In 2012, with a generous donation from the Alternative Visions Fund, the Stegner Center established the Environmental Dispute Resolution (EDR) Program to promote collaboration, mediation, and other alternative dispute resolution processes as a means to address contemporary environmental conflicts. Current EDR Program projects include developing a collaborative initiative to maintain a healthy Escalante River watershed, and promoting a consensus agreement on grazing practices in southern Utah’s national forests. Secretary of the Interior Ken Salazar took notice of the program by honoring the Escalante River Watershed Partnership as one of America’s Great Outdoors Rivers.
In 2012, the Stegner Center also established a Research Fellows program to provide objective legal and policy analysis relating to western public lands in order to better inform natural resource decisions. Ongoing research focuses on the public land Transfer Movement and state efforts to seize control of federal lands, Federal-State land exchanges and related reform efforts, the NEPA analysis process, and water resource allocation.
Today, the Stegner Center is home to one of the top-rated environmental law programs, ranking seventh in the nation last year by U.S. News & World Report. The Stegner faculty and fellows include more than twenty core, affiliated, and adjunct members who are actively engaged in such diverse topics as public land management, water law, wildlife protection, international environmental law, energy policy, water and air pollution, toxic wastes, ecosystem management, land use, and alternative dispute resolution.
Student opportunities are unparalleled. They can specialize their studies through the Certificate in Environmental and Natural Resources Law, and they can compete several scholarships are also available, including the Patrick O’Hara Fellowship, Robert Swenson Fellowship, Reza Ali Khazeni Memorial Fellowship, Clyde Scholarship in Natural Resources, and the Behle Fellows Program. Recently, private supporters of the Stegner Center created a $1.4 million endowment to support additional merit scholarships for environmental law students.
Students can engage in collaborative, real-world problem solving through the environmental law clinical program, where they work with nonprofit organizations, private law firms and regulatory agencies on cutting-edge legal issues.
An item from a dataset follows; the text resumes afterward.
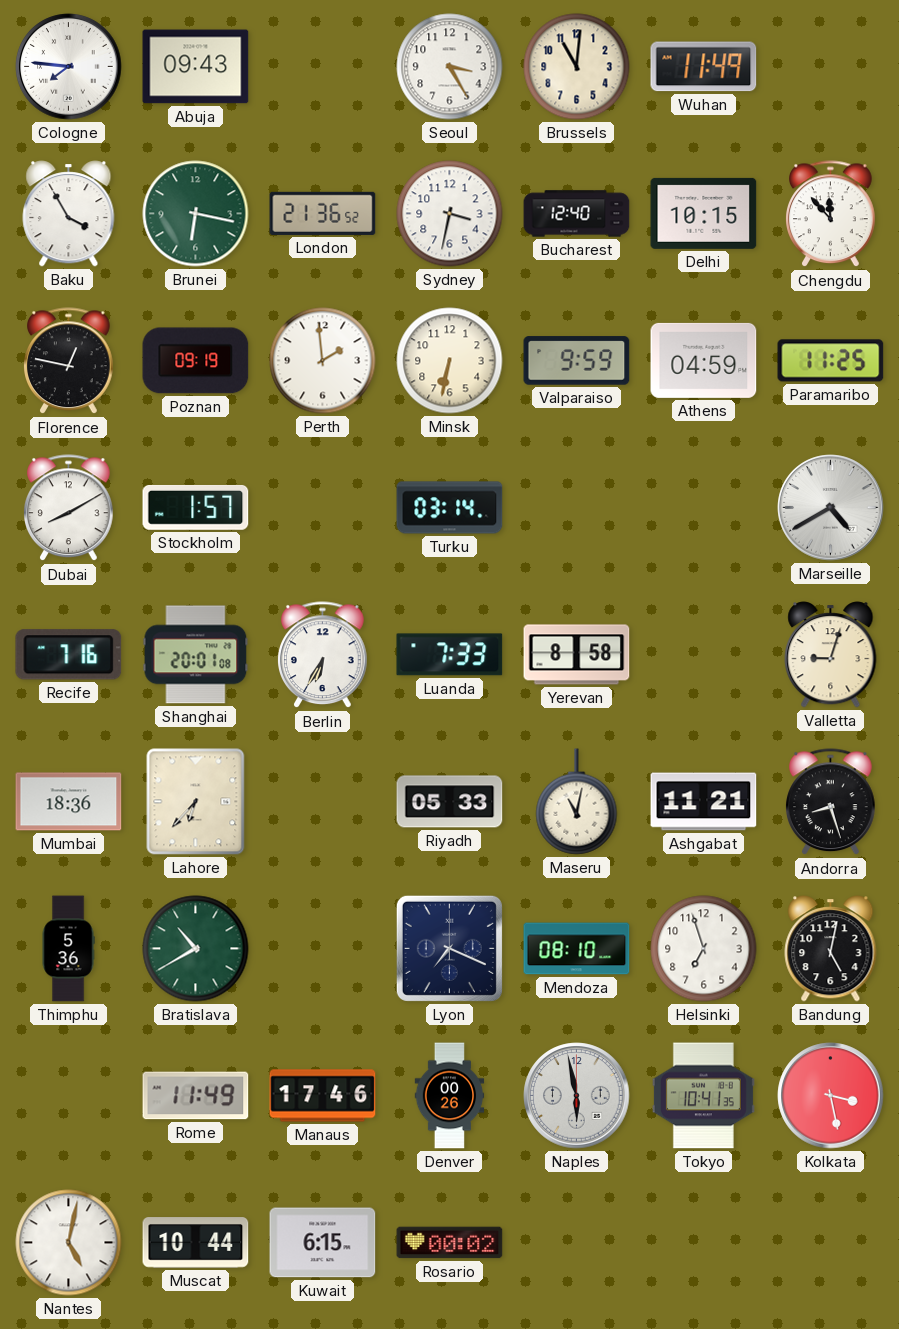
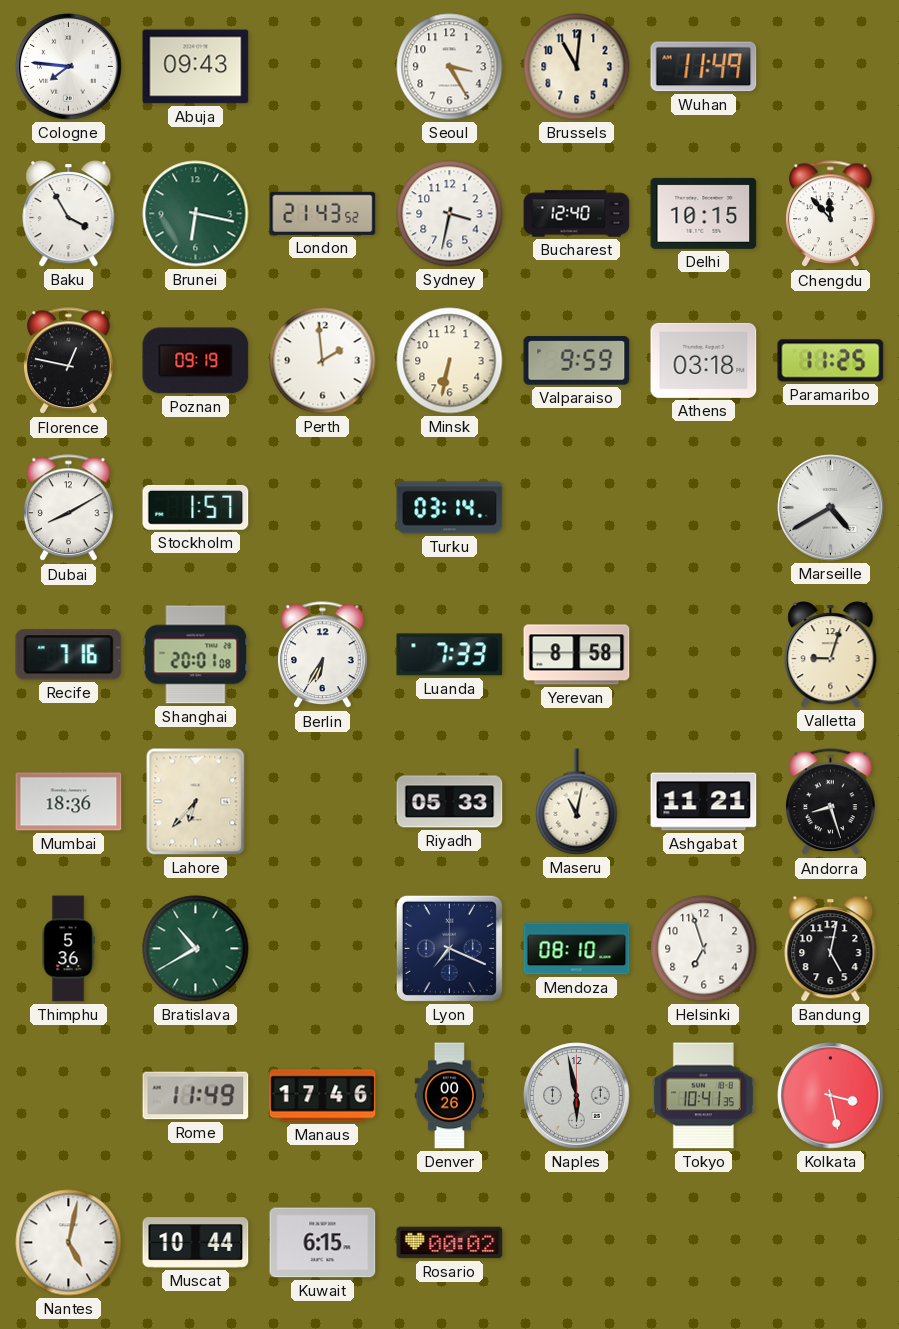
London: 21:36 -> 21:43
Athens: 04:59 -> 03:18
And they can compete in the Pace University National Environmental Law Moot Court Competition and the National Energy and Sustainability Moot Court Competition at West Virginia University College of Law, where earlier student teams have enjoyed considerable success. Or they can participate on the Utah Law Review, which annually publishes an issue devoted to environmental and natural resources issues.
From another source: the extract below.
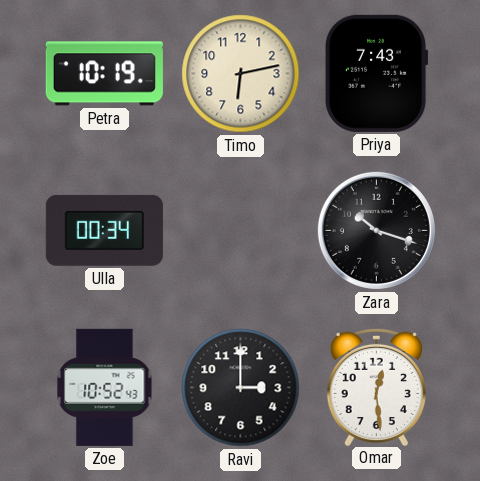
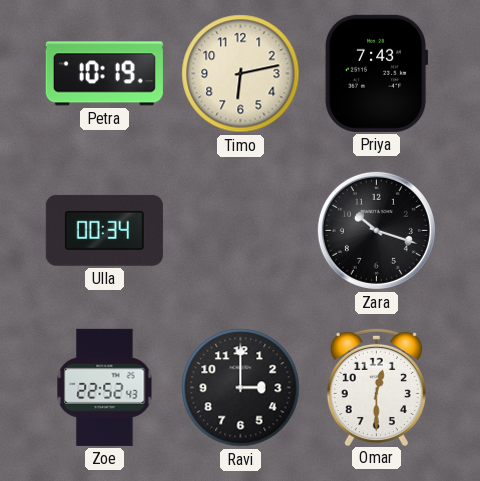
Zoe: 10:52 -> 22:52
Omar: 12:29 -> 12:30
In conjunction with its twentieth anniversary, the Stegner Center now boasts a new home in the College of Law’s LEED Platinum-certified building. Fittingly, the Stegner Center’s manifold accomplishments played a major role in raising funds for the sustainability features in the building, which included a lead gift of $4.5 million from the Alternative Vision Fund.
As the Stegner Center looks to the future, it is well-positioned to play an even more meaningful role in understanding, educating the public, and resolving major environmental and conservation issues confronting Utah and the West. “By continuing to serve as a neutral forum that fully recognizes the multi-faceted natural and human dimensions of environmental problems,” Professor Keiter noted, “the Stegner Center will do its part to help the West, in the words of Wallace Stegner, ‘create a society to match its scenery’.”